- [EXERCISE] Go through the records line by line. Report how many lines contain "from", with nothing else.

- [PROVIDED RECORDS]
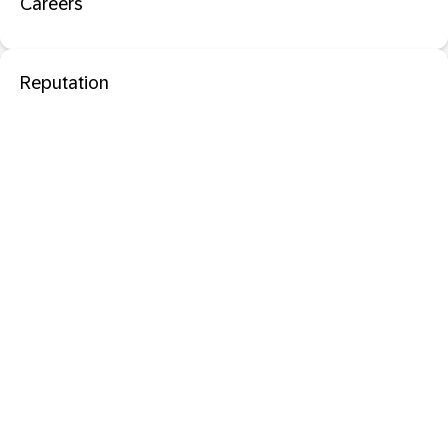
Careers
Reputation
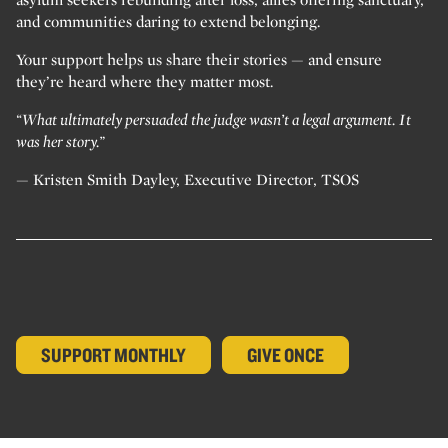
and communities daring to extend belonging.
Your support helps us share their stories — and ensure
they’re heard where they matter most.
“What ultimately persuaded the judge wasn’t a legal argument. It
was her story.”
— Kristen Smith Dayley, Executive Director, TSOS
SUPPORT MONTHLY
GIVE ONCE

* * *

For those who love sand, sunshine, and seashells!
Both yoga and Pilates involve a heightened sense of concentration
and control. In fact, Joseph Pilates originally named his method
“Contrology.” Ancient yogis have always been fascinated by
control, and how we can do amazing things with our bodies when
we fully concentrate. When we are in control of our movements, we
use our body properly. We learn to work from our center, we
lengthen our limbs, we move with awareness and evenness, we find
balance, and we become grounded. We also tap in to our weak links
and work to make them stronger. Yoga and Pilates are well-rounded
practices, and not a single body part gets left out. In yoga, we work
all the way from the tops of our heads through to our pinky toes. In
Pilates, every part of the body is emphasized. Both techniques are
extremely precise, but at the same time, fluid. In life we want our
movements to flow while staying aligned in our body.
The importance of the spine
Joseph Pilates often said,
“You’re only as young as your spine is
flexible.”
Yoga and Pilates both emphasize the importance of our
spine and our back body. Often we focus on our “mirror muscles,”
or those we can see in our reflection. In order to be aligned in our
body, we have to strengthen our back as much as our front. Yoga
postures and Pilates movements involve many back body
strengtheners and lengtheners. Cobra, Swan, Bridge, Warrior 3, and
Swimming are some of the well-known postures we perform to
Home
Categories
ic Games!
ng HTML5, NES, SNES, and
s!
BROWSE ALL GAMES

---

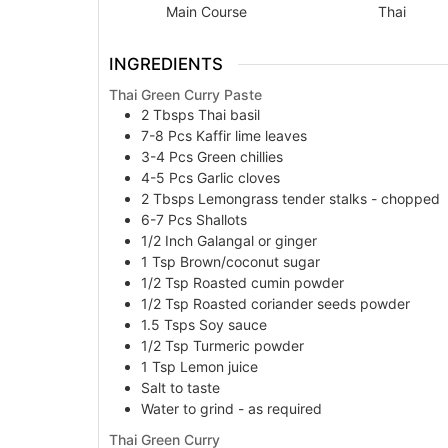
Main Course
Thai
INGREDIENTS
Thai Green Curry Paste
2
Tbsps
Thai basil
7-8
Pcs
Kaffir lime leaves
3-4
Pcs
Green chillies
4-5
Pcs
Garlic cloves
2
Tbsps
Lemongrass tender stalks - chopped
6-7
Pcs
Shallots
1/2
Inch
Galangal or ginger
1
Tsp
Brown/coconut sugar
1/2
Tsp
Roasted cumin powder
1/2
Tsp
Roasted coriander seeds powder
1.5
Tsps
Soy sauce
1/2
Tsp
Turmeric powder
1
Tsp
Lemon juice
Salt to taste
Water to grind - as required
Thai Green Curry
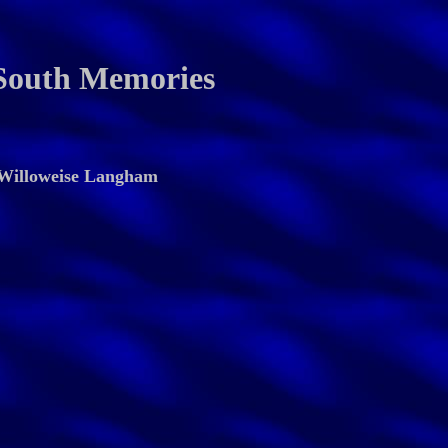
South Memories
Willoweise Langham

- [SOLUTION] 2